“And here too” she repeated.
Leah laughed. Here we were with the Indonesian bar girl on the beach from “Paddys” night club whom we somehow collectively brought home together the night before. Casey begrudgingly called it a “bout of genius” to do such a thing. Indri, the bar girl, was enamored with Leah and I, under the belief that we were the most perfect brother/sister duo to have graced the Earth. We had stood Indri up the first few nights in Bali after making small talk as she worked the outside of Paddys in the sexy door girl role. Little did Leah and I know she’d only been working the gig for a few days and was naively genuine when expressing interest in meeting up post-work with two flirtatious underage-looking clientele pretending to be siblings, a ploy devised so as to prevent Leah and I from cockblocking each other.

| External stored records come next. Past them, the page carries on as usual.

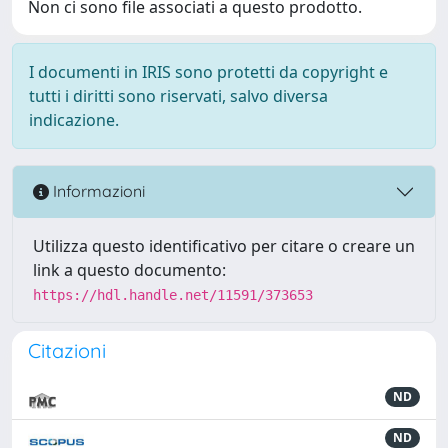
Non ci sono file associati a questo prodotto.
I documenti in IRIS sono protetti da copyright e
tutti i diritti sono riservati, salvo diversa
indicazione.
Informazioni
Utilizza questo identificativo per citare o creare un
link a questo documento:
https://hdl.handle.net/11591/373653
Citazioni
ND
ND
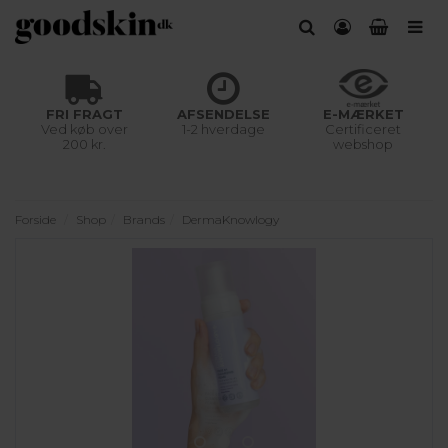
FRI FRAGT
AFSENDELSE
E-MÆRKET
Ved køb over
1-2 hverdage
Certificeret
200 kr.
webshop
Forside
Shop
Brands
DermaKnowlogy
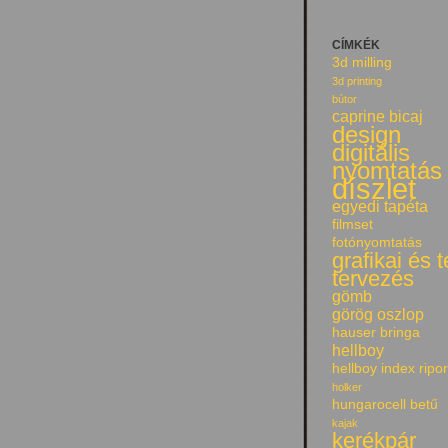
CÍMKÉK
3d milling
3d printing
bútor
caprine bicaj
design
digitális
nyomtatás
díszlet
egyedi tapéta
filmset
fotónyomtatás
grafikai és 
tervezés
gömb
görög oszlop
hauser bringa
hellboy
hellboy index ripor
holker
hungarocell betű
kajak
kerékpár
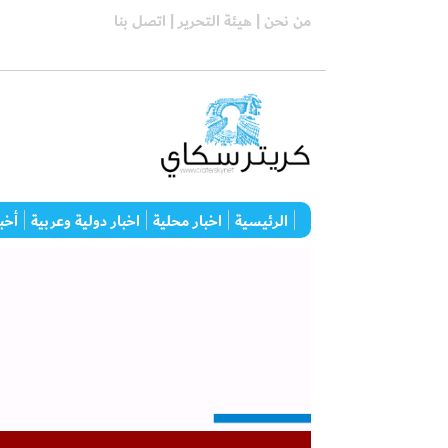
من نحن |
هيئة التحرير |
اتصل بنا
الرئيسية
اخبار محلية
اخبار دولية وعربية
أخبا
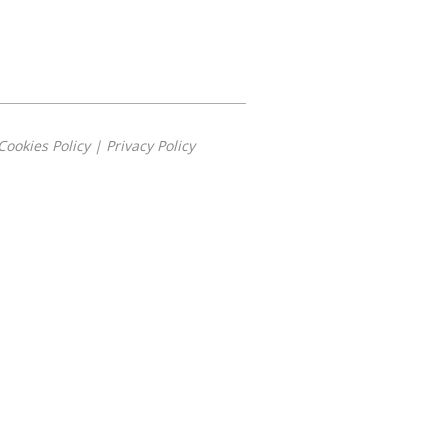
Cookies Policy
|
Privacy Policy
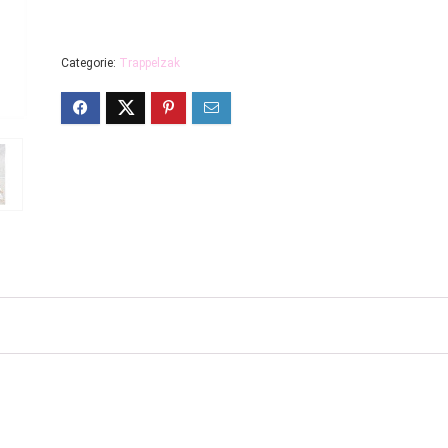
Categorie:
Trappelzak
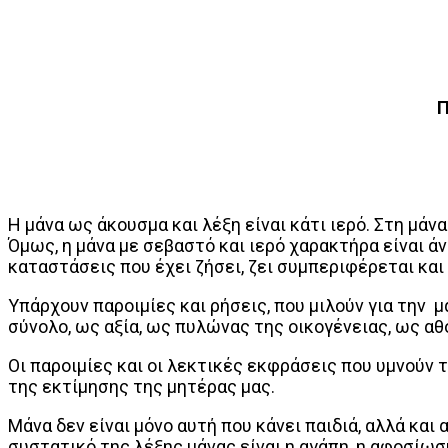
Π
Η μάνα ως άκουσμα και λέξη είναι κάτι ιερό. Στη μάν
Όμως, η μάνα με σεβαστό και ιερό χαρακτήρα είναι ά
καταστάσεις που έχει ζήσει, ζει συμπεριφέρεται και
Υπάρχουν παροιμίες και ρήσεις, που μιλούν για την 
σύνολο, ως αξία, ως πυλώνας της οικογένειας, ως αθό
Οι παροιμίες και οι λεκτικές εκφράσεις που υμνούν 
της εκτίμησης της μητέρας μας.
Μάνα δεν είναι μόνο αυτή που κάνει παιδιά, αλλά και
συστατικό της λέξης μάνας είναι η αγάπη, η αφοσίωση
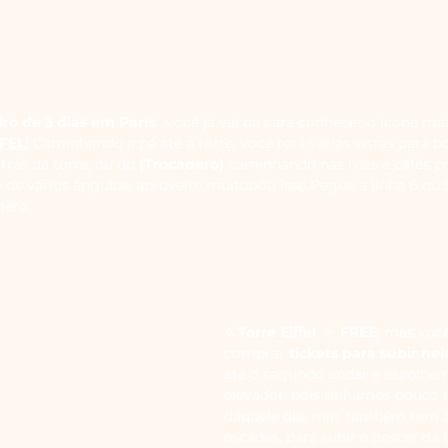
iro de 3 dias em Paris
,
  você já vai de cara conhecer o ícone má
FEL
! Caminhando a pé até a torre, você terá várias vistas para bo
atrás da torre, ou do 
(Trocadero)
 caminhando nas ruas e cafés p
re de vários ângulos, aproveite muitoooo isso.Pegue a linha 6 ou
déro.
A 
Torre Eiffel 
 é 
 FREE
, mas vo
comprar 
tickets para subir nel
até o segundo andar e escolhe
elevador, pois tínhamos pouco 
daquele dia, mas também tem a
escadas, para subir e descer da 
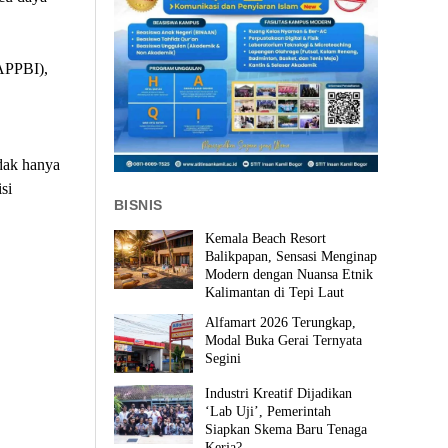
APPBI),
dak hanya
si
BISNIS
Kemala Beach Resort
Balikpapan, Sensasi Menginap
Modern dengan Nuansa Etnik
Kalimantan di Tepi Laut
Alfamart 2026 Terungkap,
Modal Buka Gerai Ternyata
Segini
Industri Kreatif Dijadikan
‘Lab Uji’, Pemerintah
Siapkan Skema Baru Tenaga
Kerja?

Indri seemed very sad to see me go today. Never did I imagine my final day in Asia would be spent in Bali amidst such unexpected company. Indri grew closely attached to Leah & I so quickly, and then after sleeping between us in bed, we couldn’t get rid of her, even as she was nearly drowning in the ocean and pulling Leah down with her in a fit of panic. It was only Indri’s second time or so playing in the waves. She didn’t fare so well. A day ago, we were all in Ubud (minus Indri) witnessing ceremonial cockfighting at a Hindu temple. In the afternoon, back in Semanyak, we were getting thrashed around in the giant ocean waves as it started down pouring. I had an almost dream-like interaction with a handsome middle-aged Frenchman when he and I were the only two in the water while everyone else heeded the red flag swimming advisories. He gave me some advice on body surfing and demonstrated great acumen in gliding through the massive wave tunnels sideways with one arm extended as if he were Superman…if Superman had worn flippers.
“If you’re even remotely afraid” he said, “you shouldn’t be out here. To me, catching waves – it’s a game. I’ve been doing it everyday for the last 30 years. It’s what I love.”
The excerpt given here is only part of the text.